Ayahanda beringas dan mengamuk, para pengawal kemudian maju untuk menangkap ayah dan ayahanda semakin marah, satu tangannya memegang tombak dan yang satunya memegang keris, banyak prajurit dan pengawal yang dilukainya. Beruntung para pengawal cepat-cepat melindungi dan membentengi Karaeng Karunrung karena Ayahanda sudah kalap, sekujur tubuhnya menjadi licin. Lebih dua puluh pengawal yang terbunuh seketika itu belum lagi yang luka-luka itupun beruntung kalau bisa hidup karena keris Ayahanda berbisa.
Ketika Ayahanda tertangkap oleh orang banyak, kedua tangannya lalu diikat. Ketika Ayahanda terikat di tiang orang-orang berdatangan menikamnya. Karena orang-orang tidak lagi mendengar ucapan Karaeng Somba dan Karaeng Tumabbicra Butta. Orang-orang baru berhenti menikam Ayahanda setelah Karaeng Karunrung berdiri disampingnya. Karaeng Karunrung sendiri yang mebuka tali pengikat Ayahanda, karena melihatnya sudah sekarat. Ketika ikatannya sudah dilepas roboh pulalah Ayahanda tersungkur ke tanah. Kemudian Karaeng Karunrung menyuruh pengawal yang masi hidup membawa mayat ayahanda ke gubuk.
Karaeng Karunrung perintahkan 10 orang prajurit menjaga jenazah Ayahanda agar tidak ada orang yang boleh masuk. menyentuh jasadnya selain isteri dan menantunya kalau sudah datang. Demikian cerita I Mangkawani Daeng Talele peristiwa kematian mertuanya.
Setelah mendengar cerita itu, tubuh Datu Mario kaku dan tidak bergerak sedikitpun, matanya tak pernah berkedip sekalipun sejak mendengar cerita isterinya. Mata terbuka menerawang lurus, dirinya bagai hilang kesadaran.
Datu We Tenrisuai khawatir melihat anaknya, lalu berkata ” Sadarlah Wahai Anakku itulah nasib kita yang sudah digariskan oleh Allah Yang Kuasa, Jangan sia-siakan nayawamu, Ingatlah hanya kamu berdua yang menjadi pewaris Mario dan Palakka, karena adikmu La tenrigira sudah meninggal, jadi hanyalah anak laki-laki Bunda yang menjadi pengharapan Palakka dapat terbebas dan setelah Palakka terbebas maka baru diurus Mario”
Datu Mario menjawab, ” Ibunda, anakmu ini tetap sadar, namun sekarang yang terpikir olehku, nasib Bone dan Mario sekarang diperbudak, maka akupun diperbudak, jika Bone merdeka maka barulah aku menjadi manusia sebenarnya,”.

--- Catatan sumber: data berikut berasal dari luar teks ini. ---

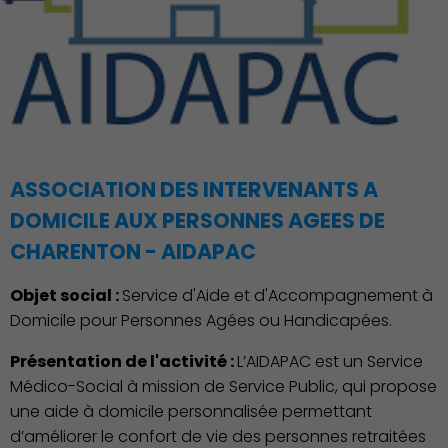
ASSOCIATION DES INTERVENANTS A
DOMICILE AUX PERSONNES AGEES DE
CHARENTON - AIDAPAC
Objet social :
Service d'Aide et d'Accompagnement à
Domicile pour Personnes Agées ou Handicapées.
Présentation de l'activité :
L’AIDAPAC est un Service
Médico-Social à mission de Service Public, qui propose
une aide à domicile personnalisée permettant
d’améliorer le confort de vie des personnes retraitées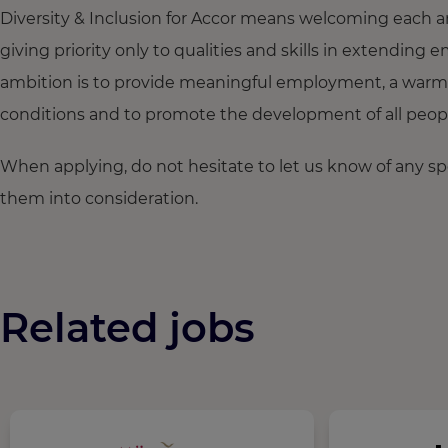
Diversity & Inclusion for Accor means welcoming each a
giving priority only to qualities and skills in extendi
ambition is to provide meaningful employment, a warm
conditions and to promote the development of all people,
When applying, do not hesitate to let us know of any s
them into consideration.
Related jobs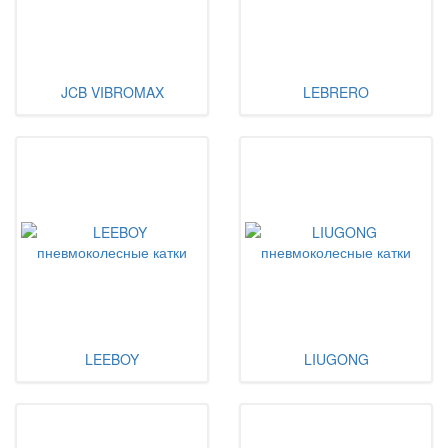
JCB VIBROMAX
LEBRERO
LEEBOY
LIUGONG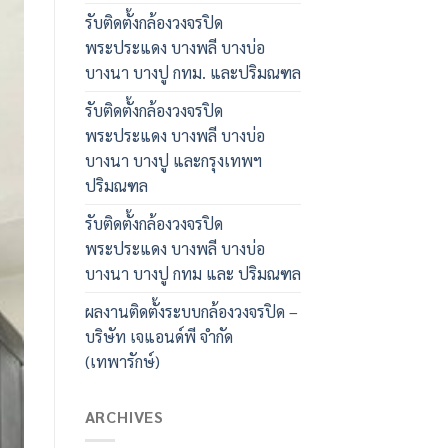
รับติดตั้งกล้องวงจรปิด
พระประแดง บางพลี บางบ่อ
บางนา บางปู กทม. และปริมณฑล
รับติดตั้งกล้องวงจรปิด
พระประแดง บางพลี บางบ่อ
บางนา บางปู และกรุงเทพฯ
ปริมณฑล
รับติดตั้งกล้องวงจรปิด
พระประแดง บางพลี บางบ่อ
บางนา บางปู กทม และ ปริมณฑล
ผลงานติดตั้งระบบกล้องวงจรปิด –
บริษัท เจแอนด์พี จำกัด
(เทพารักษ์)
ARCHIVES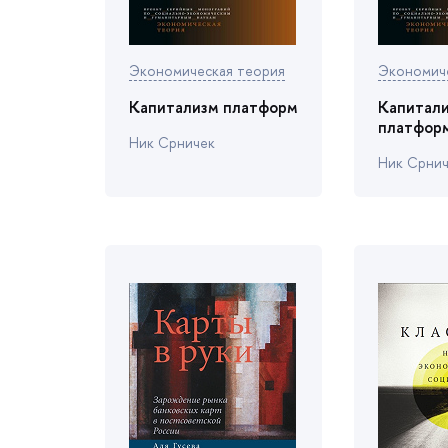
Экономическая теория
Экономич
Капитализм платформ
Капитал
платформ
Ник Срничек
Ник Срни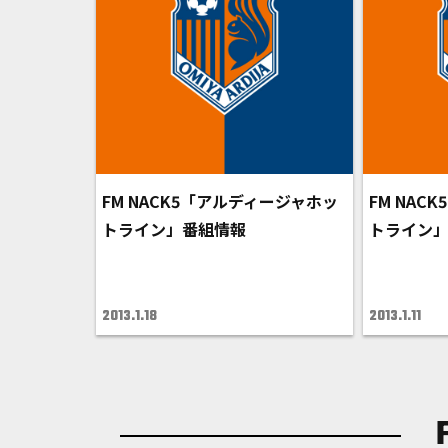
FM NACK5「アルディージャホッ
FM NAC
トライン」番組情報
トライン
2013.1.18
2013.1.11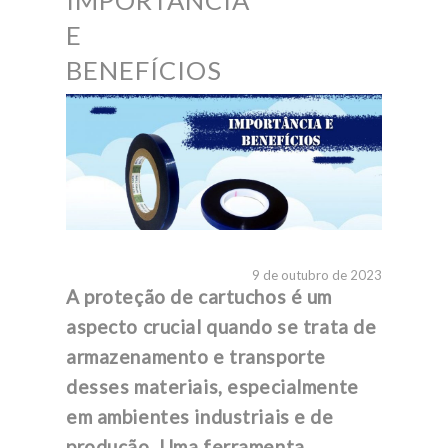
IMPORTÂNCIA
E
BENEFÍCIOS
9 de outubro de 2023
A proteção de cartuchos é um
aspecto crucial quando se trata de
armazenamento e transporte
desses materiais, especialmente
em ambientes industriais e de
produção. Uma ferramenta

Ibu, ” aku bersama orang Bone sebanyak sepuluh ribu orang bersama orang Soppeng diperlakukan seperti bukan manusia dipukul bagaikan kerbau mati. Perlakuan itu baru berkurang setelah aku mencekik seorang mandor dan membantingnya di atas pasir.”

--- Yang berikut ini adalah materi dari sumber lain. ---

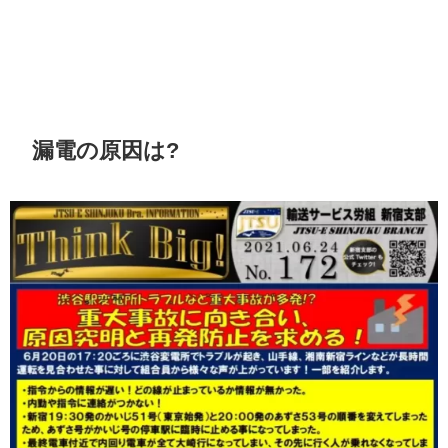
漏電の原因は?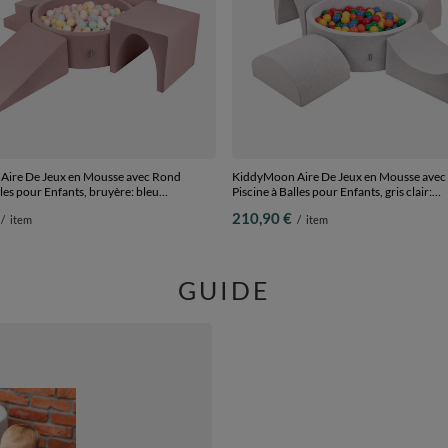
ire De Jeux en Mousse avec Rond
KiddyMoon Aire De Jeux en Mousse avec
lles pour Enfants, bruyère: bleu
Piscine à Balles pour Enfants, gris clair:
e pastel/blanc/menthe/rose poudré,
jaune/vert/bleu/rouge/orange, Piscine (20
210,90 €
/
item
/
item
 Balles) + Version 3
Version 1
GUIDE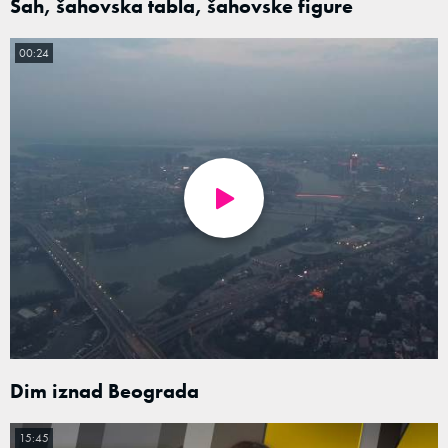
Šah, šahovska tabla, šahovske figure
00:24
Dim iznad Beograda
15:45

“Semoga Tuan Matinroe ri papebbatunna terbangun dari kuburnya menyaksikan penderitaan kami di tempat penggalian, sehingga dapat membenarkan paman saya Arung Timurung yang diasingkan di Sanrangeng bermaksud menghapuskan perbudakan.”
Lanjut datu Mario kepada Ibunya, ” Aku kira ada Ulu Ada nenek saya Arungpone mula Islam Matinroe ri Bantaeng dengan Sultan Alauddin nenek karaeng Gowa yang memerintah sekarang ini?”
Ibunda datu Mario menjawab,” memang ada perjanjian Ulu Ada antara ayah saya Matinroe ri Bantaeng dengan neneknya Karaeng Gowa yang memerintah sekarang ini”
Bunyi perjanjian itu sebagai berikut :
1. Inilah kita persaksiakan kepada Dewata Yang Esa.
2. Nanti bila bukan lagi tuntunan kita yang bertakhta di Gowa dan Tallo dan begitu pula engkau di Bone barulah semuanya berakhir.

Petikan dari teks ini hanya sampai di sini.